Real-Time Market Data Processing: Designing Systems for Low Latency and High Throughput

This article explores key challenges in real-time market data processing, design strategies, and optimizations—with code snippets where applicable.

Vishal Jain

Jul. 03, 25 · Analysis

Likes (0)

Comment

Save

3.7K Views

In financial markets, real-time data processing is critical for trading, risk management, and decision-making. Market data systems must ingest and process millions of updates per second while ensuring ultra-low latency. During my time at Bloomberg and Two Sigma, I worked on optimizing such systems for speed and reliability.

By the means of this article, I’d like to explore key challenges in real-time market data processing, design strategies, and optimizations—with code snippets where applicable. I’ll try my best to keep things succinct without going into too much details!

High-Performance Data Ingestion

Market data systems need to handle a continuous stream of updates from multiple exchanges with minimal latency. Traditional approaches using TCP-based brokers like Kafka introduce too much overhead.

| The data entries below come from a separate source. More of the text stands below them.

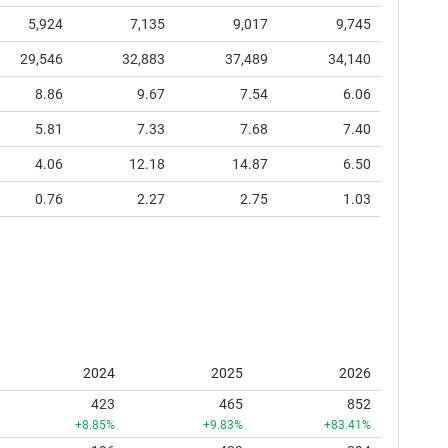
5,924
7,135
9,017
9,745
29,546
32,883
37,489
34,140
8.86
9.67
7.54
6.06
5.81
7.33
7.68
7.40
4.06
12.18
14.87
6.50
0.76
2.27
2.75
1.03
2024
2025
2026
423
465
852
+8.85%
+9.83%
+83.41%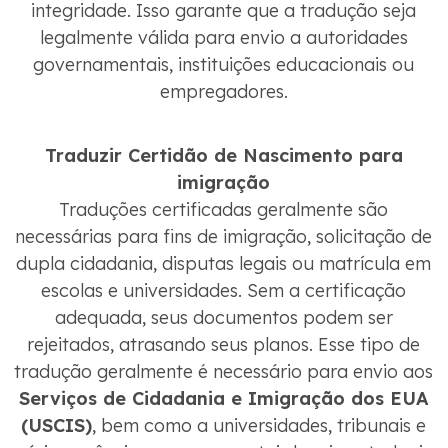
integridade. Isso garante que a tradução seja
legalmente válida para envio a autoridades
governamentais, instituições educacionais ou
empregadores.
Traduzir Certidão de Nascimento para
imigração
Traduções certificadas geralmente são
necessárias para fins de imigração, solicitação de
dupla cidadania, disputas legais ou matrícula em
escolas e universidades. Sem a certificação
adequada, seus documentos podem ser
rejeitados, atrasando seus planos. Esse tipo de
tradução geralmente é necessário para envio aos
Serviços de Cidadania e Imigração dos EUA
(USCIS)
, bem como a universidades, tribunais e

Instead, many trading firms rely on UDP multicast for market data distribution.

UDP Multicast for Low Latency

A lightweight, high-performance approach uses UDP multicast to distribute data to multiple consumers efficiently.

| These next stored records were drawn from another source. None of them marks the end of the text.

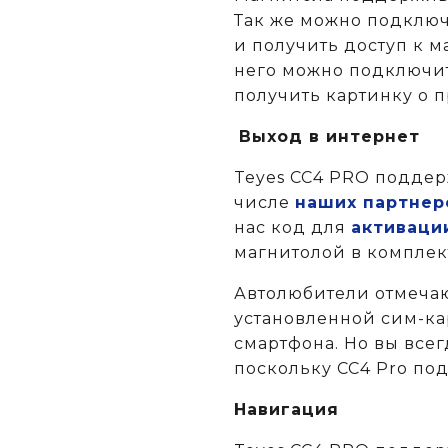
Так же можно подключ
и получить доступ к м
него можно подключит
получить картинку о 
Выход в интернет
Teyes CC4 PRO поддер
числе
наших партнер
нас код для
активаци
магнитолой в комплек
Автолюбители отмечаю
установленной сим-ка
смартфона. Но вы всег
поскольку СС4 Pro под
Навигация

The program below simply connects to the the specified multicast group, binds to a socket, and continuously receives and displays any data sent to the group by other devices on the network. So, it pretty much acts as a data receiver. Simple!

// High-performance UDP multicast receiver (C++)
#include <iostream>
#include <arpa/inet.h>
#include <unistd.h>
#define PORT 5000
#define GROUP "239.255.0.1" // Multicast group addresses are in the range of 224.0.0.0 to 239.255.255.255
#define BUFFER_SIZE 1024

int main() {
    // Create a UDP socket
    int sock = socket(AF_INET, SOCK_DGRAM, 0);
    if (sock < 0) {
        std::cerr << "Error creating socket" << std::endl;
        return -1;
    }

    // Set up the address structure
    struct sockaddr_in addr;
    addr.sin_family = AF_INET;
    addr.sin_port = htons(PORT);
    addr.sin_addr.s_addr = htonl(INADDR_ANY);

    // Bind the socket to the address
    if (bind(sock, (struct sockaddr*)&addr, sizeof(addr)) < 0) {
        std::cerr << "Error binding socket" << std::endl;
        return -1;
    }

    // Join the multicast group
    struct ip_mreq mreq;
    mreq.imr_multiaddr.s_addr = inet_addr(GROUP);
    mreq.imr_interface.s_addr = htonl(INADDR_ANY);
    if (setsockopt(sock, IPPROTO_IP, IP_ADD_MEMBERSHIP, &mreq, sizeof(mreq)) < 0) {
        std::cerr << "Error joining multicast group" << std::endl;
        return -1;
    }

    // Receive and print messages
    char buffer[BUFFER_SIZE];
    while (true) {
        ssize_t bytes_received = recv(sock, buffer, BUFFER_SIZE, 0);
        if (bytes_received < 0) {
            std::cerr << "Error receiving message" << std::endl;
            return -1;
        }
        buffer[bytes_received] = '\0'; // null-terminate the string
        std::cout << "Received: " << buffer << std::endl;
    }
    return 0;
}

Why UDP Multicast?

Eliminates the need for multiple TCP connections (which basically leads to connection overhead)
Reduces overhead compared to Kafka or RabbitMQ (such as centralized broker, message queue, or ack mechanism)
Used by exchanges like Nasdaq and CME for tick data distribution (basically, it’s industry standard leveraged by key realtime tick distributers)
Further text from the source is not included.